[Records shown Boundary: Start]
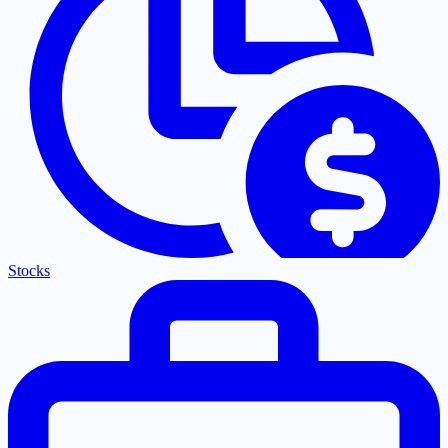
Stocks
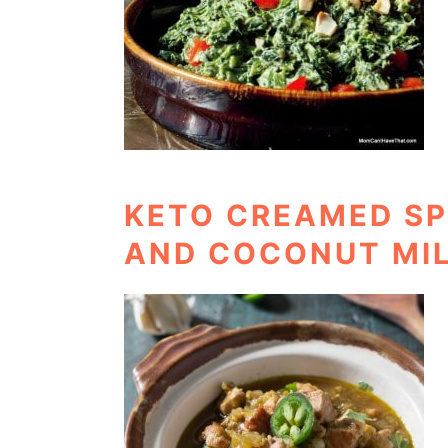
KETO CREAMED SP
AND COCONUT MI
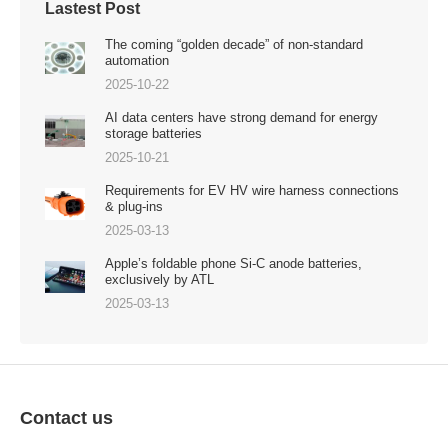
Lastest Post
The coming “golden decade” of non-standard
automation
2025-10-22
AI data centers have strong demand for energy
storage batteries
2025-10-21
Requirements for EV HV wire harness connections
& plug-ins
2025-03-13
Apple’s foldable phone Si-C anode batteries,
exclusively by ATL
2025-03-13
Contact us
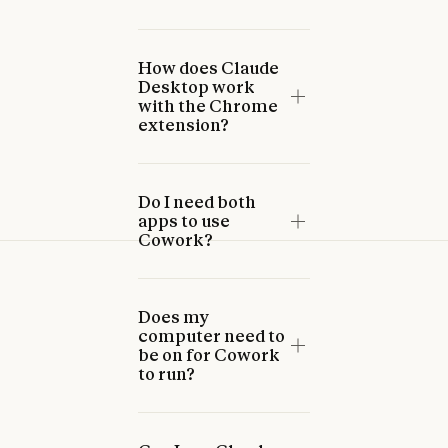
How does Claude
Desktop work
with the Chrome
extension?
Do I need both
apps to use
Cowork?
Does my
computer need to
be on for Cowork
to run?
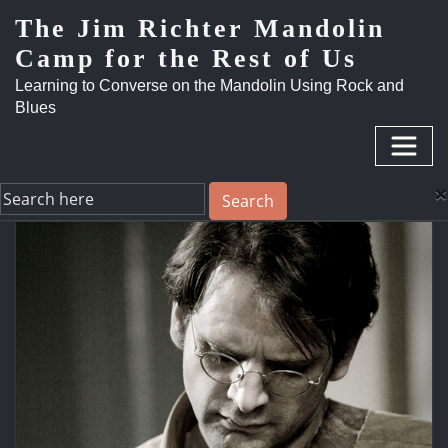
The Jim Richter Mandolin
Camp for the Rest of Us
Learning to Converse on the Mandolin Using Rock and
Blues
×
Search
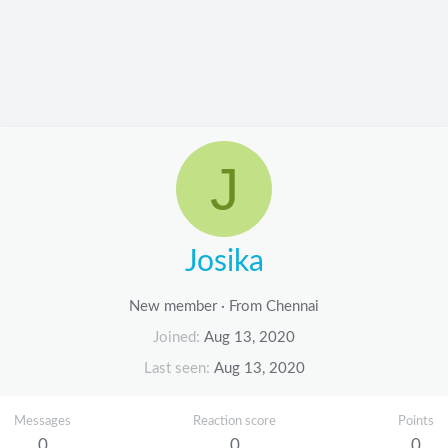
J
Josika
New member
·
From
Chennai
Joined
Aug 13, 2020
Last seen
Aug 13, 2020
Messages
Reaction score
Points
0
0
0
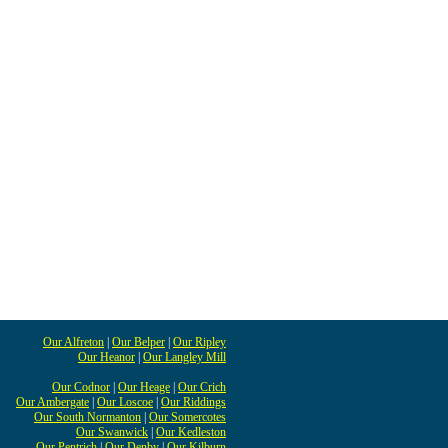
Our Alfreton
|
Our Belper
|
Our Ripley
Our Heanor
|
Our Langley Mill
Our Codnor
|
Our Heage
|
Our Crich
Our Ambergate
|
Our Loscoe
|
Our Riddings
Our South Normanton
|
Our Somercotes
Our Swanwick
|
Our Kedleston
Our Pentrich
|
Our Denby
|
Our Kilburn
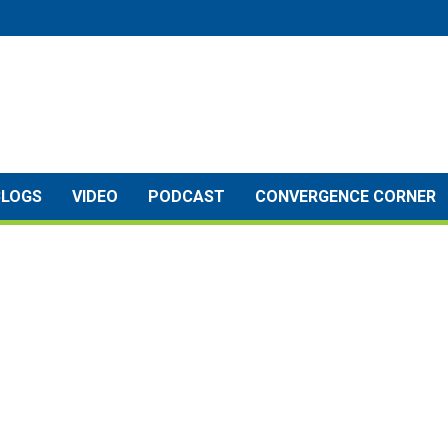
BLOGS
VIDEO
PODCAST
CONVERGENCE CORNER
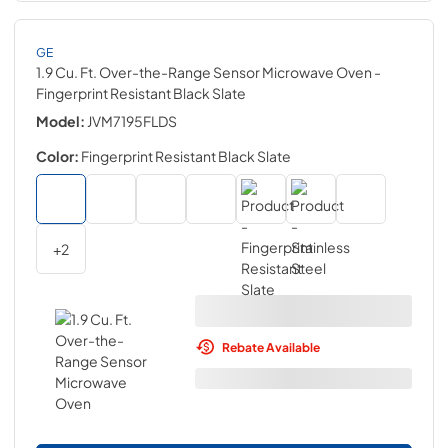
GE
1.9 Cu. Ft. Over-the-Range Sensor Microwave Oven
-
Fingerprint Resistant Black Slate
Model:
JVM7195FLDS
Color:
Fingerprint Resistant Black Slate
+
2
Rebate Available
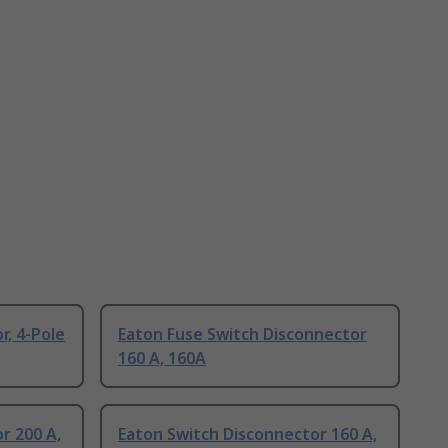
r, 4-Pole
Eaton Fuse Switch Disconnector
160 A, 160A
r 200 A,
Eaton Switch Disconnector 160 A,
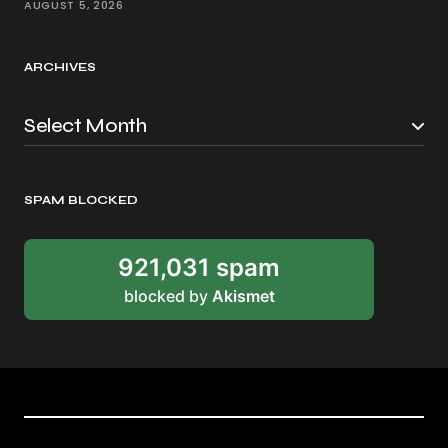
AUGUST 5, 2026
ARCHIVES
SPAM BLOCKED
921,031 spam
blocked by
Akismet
[Records shown Boundary: End]
| Problem to work on |
Print the data word for word and omit the pictures.

| Answer area |
Stocks
KETO CREAMED SP
AND COCONUT MI
Lastest Post
The coming “golden decade” of non-standard
automation
2025-10-22
AI data centers have strong demand for energy
storage batteries
2025-10-21
Requirements for EV HV wire harness connections
& plug-ins
2025-03-13
Apple’s foldable phone Si-C anode batteries,
exclusively by ATL
2025-03-13
Contact us
How does Claude
Desktop work
with the Chrome
extension?
Do I need both
apps to use
Cowork?
Does my
computer need to
be on for Cowork
to run?
The Jim Richter Mandolin
Camp for the Rest of Us
Learning to Converse on the Mandolin Using Rock and
Blues
×
Search
J
Josika
New member
·
From
Chennai
Joined
Aug 13, 2020
Last seen
Aug 13, 2020
Messages
Reaction score
Points
0
0
0
Our Alfreton
|
Our Belper
|
Our Ripley
Our Heanor
|
Our Langley Mill
Our Codnor
|
Our Heage
|
Our Crich
Our Ambergate
|
Our Loscoe
|
Our Riddings
Our South Normanton
|
Our Somercotes
Our Swanwick
|
Our Kedleston
Our Pentrich
|
Our Denby
|
Our Kilburn
BLOGS
VIDEO
PODCAST
CONVERGENCE CORNER
GE
1.9 Cu. Ft. Over-the-Range Sensor Microwave Oven
-
Fingerprint Resistant Black Slate
Model:
JVM7195FLDS
Color:
Fingerprint Resistant Black Slate
+
2
Rebate Available
r, 4-Pole
Eaton Fuse Switch Disconnector
160 A, 160A
r 200 A,
Eaton Switch Disconnector 160 A,
AUGUST 5, 2026
ARCHIVES
SPAM BLOCKED
921,031 spam
blocked by
Akismet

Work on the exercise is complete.